* **Task to complete**
Without skipping or changing anything, print all the entries.

+ + +

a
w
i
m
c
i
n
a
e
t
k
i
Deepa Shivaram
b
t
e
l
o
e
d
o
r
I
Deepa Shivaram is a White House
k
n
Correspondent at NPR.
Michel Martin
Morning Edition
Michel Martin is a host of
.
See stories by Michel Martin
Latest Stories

+ + +

* **Solution to this task**
a
w
i
m
c
i
n
a
e
t
k
i
Deepa Shivaram
b
t
e
l
o
e
d
o
r
I
Deepa Shivaram is a White House
k
n
Correspondent at NPR.
Michel Martin
Morning Edition
Michel Martin is a host of
.
See stories by Michel Martin
Latest Stories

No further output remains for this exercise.